In the South was another group of young writers, quite as able and enthusiastic as their northern contemporaries. Among these we note especially William Gilmore Simms (1806-1870), whose Yemassee, Border Beagles, Katherine Walton and many other historical romances of Colonial and Revolutionary days were of more than passing interest. He was a high-minded and most industrious writer, who produced over forty volumes of poems, essays, biographies, histories and tales; but he is now remembered chiefly by his novels, which won him the title of "the Cooper of the South." At least one of his historical romances should be read, partly for its own sake and partly for a comparison with Cooper's work in the same field. Thus The Yemassee (1835), dealing with frontier life and Indian warfare, may be read in connection with Cooper's The Deerslayer (1841), which has the same general theme; or The Partisan (1835), dealing with the bitter struggle of southern Whigs and Tories during the Revolution, may well be compared with Cooper's The Spy (1821), which depicts the same struggle in a northern environment.

[Illustration: WILLIAM GILMORE SIMMS]

Other notable writers of the South during this period were Richard Henry Wilde the poet, now remembered by the song (from an unfinished opera) beginning, "My life is like the summer rose"; William Wirt, the essayist and biographer; and John Pendleton Kennedy, writer of essays and stories which contain many charming pictures of social life in Virginia and Maryland in the days "before the war."

[Sidenote: NEW ENGLAND AND THE WEST]

In New England was still another group, who fortunately avoided the name of any school. Sparks, Prescott, Ticknor, Story, Dana,--the very names indicate how true was Boston to her old scholarly traditions.
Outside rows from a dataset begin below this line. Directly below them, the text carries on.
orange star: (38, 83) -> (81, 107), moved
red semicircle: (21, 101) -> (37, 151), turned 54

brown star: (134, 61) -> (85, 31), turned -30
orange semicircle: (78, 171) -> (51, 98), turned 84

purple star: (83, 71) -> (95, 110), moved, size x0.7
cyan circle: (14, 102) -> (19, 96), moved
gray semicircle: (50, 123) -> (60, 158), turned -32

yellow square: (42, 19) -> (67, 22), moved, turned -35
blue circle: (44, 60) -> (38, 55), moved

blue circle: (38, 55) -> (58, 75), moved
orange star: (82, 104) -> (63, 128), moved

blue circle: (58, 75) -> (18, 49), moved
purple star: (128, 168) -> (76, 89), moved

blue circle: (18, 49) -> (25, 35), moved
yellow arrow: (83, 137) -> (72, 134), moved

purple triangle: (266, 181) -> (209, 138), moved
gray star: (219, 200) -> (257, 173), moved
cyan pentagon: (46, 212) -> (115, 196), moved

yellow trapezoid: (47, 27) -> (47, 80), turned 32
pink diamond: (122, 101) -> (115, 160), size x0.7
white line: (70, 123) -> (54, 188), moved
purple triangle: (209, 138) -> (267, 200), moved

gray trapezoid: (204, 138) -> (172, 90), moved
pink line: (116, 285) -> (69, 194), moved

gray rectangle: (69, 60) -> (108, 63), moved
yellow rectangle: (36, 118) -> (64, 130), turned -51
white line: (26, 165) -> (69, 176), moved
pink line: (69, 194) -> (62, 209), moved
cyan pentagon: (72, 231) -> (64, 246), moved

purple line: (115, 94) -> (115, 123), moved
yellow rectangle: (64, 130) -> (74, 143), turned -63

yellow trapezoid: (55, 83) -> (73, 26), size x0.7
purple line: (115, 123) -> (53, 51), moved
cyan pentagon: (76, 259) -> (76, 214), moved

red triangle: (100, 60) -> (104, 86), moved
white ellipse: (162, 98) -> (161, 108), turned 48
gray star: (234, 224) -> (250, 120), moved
Meanwhile Connecticut had its popular poet in James Gates Percival; Maine had its versatile John Neal; and all the northern states were reading the "goody goody" books of Peter Parley (Samuel Goodrich), the somewhat Byronic Zophiel and other emotional poems of Maria Gowen Brooks (whom Southey called "Maria del Occidente"), and the historical romances of Catherine Sedgwick and Sarah Morton.

[Illustration: JOHN PENDLETON KENNEDY]

The West also (everything beyond the Alleghenies was then the West) made its voice heard in the new literature. Timothy Flint wrote a very interesting Journal from his missionary experiences, and a highly colored romance from his expansive imagination; and James Hall drew some vigorous and sympathetic pictures of frontier life in Letters from the West, Tales of the Border and Wilderness and Warpath.
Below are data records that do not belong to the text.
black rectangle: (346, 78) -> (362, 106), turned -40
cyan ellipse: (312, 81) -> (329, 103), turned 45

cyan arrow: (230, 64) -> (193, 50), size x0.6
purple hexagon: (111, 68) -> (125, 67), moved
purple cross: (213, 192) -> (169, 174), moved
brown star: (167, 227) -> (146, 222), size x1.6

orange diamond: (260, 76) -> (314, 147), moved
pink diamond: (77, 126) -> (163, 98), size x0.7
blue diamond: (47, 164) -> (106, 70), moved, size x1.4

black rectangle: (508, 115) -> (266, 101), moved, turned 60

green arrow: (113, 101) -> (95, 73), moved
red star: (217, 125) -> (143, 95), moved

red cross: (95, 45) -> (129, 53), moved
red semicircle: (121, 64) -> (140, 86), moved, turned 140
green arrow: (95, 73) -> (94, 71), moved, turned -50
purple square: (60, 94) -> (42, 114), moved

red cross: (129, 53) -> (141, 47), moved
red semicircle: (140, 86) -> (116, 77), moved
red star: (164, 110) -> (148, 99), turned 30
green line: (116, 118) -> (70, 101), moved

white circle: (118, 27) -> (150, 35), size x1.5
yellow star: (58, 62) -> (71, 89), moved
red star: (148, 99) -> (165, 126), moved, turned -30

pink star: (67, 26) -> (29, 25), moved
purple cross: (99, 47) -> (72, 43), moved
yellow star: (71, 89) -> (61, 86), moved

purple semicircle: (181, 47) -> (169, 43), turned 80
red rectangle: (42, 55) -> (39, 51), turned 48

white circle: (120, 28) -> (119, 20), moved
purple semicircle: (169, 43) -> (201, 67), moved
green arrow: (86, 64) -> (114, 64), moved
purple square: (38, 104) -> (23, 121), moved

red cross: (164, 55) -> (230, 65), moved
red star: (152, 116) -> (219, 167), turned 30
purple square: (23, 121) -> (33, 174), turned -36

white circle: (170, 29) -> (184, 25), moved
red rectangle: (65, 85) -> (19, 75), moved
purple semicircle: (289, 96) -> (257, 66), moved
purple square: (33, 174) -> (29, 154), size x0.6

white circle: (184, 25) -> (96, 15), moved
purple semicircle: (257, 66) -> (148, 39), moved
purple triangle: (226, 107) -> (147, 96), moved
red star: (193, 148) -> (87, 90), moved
There are many other writers who won recognition before 1840, but those we have named are more than enough; for each name is an invitation, and invitations when numerous are simply bothersome. For example, the name of Catherine Sedgwick invites us to read Hope Leslie and The Linwoods, both excellent in their day, and still interesting as examples of the novels that won fame less than a century ago; or the name of Kennedy leads us to Swallow Barn (alluring title!) with its bright pictures of Virginia life, and to Horseshoe Robinson, a crude but stirring tale of Revolutionary heroism. The point in naming these minor writers, once as popular as any present-day favorite, is simply this: that the major authors, whom we ordinarily study as typical of the age, were not isolated figures but part of a great romantic movement in literature; that they were influenced on the one hand by European letters, and on the other by a host of native writers who were all intent on reflecting the expanding life of America in the early part of the nineteenth century.